(GIVEN RECORDS)
######
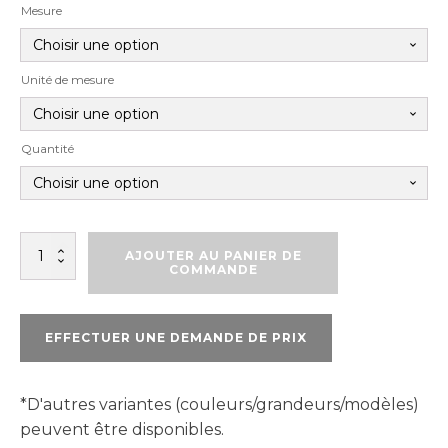
Mesure
Unité de mesure
Quantité
quantité
AJOUTER AU PANIER DE
de
COMMANDE
TAPCON
TÊTE
PHILIPS
EFFECTUER UNE DEMANDE DE PRIX
*D'autres variantes (couleurs/grandeurs/modèles)
peuvent être disponibles.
######
(PROBLEM DESCRIPTION) Write every line above again exactly, but leave the pictures out.

(RESULT)
Mesure
Unité de mesure
Quantité
quantité
AJOUTER AU PANIER DE
de
COMMANDE
TAPCON
TÊTE
PHILIPS
EFFECTUER UNE DEMANDE DE PRIX
*D'autres variantes (couleurs/grandeurs/modèles)
peuvent être disponibles.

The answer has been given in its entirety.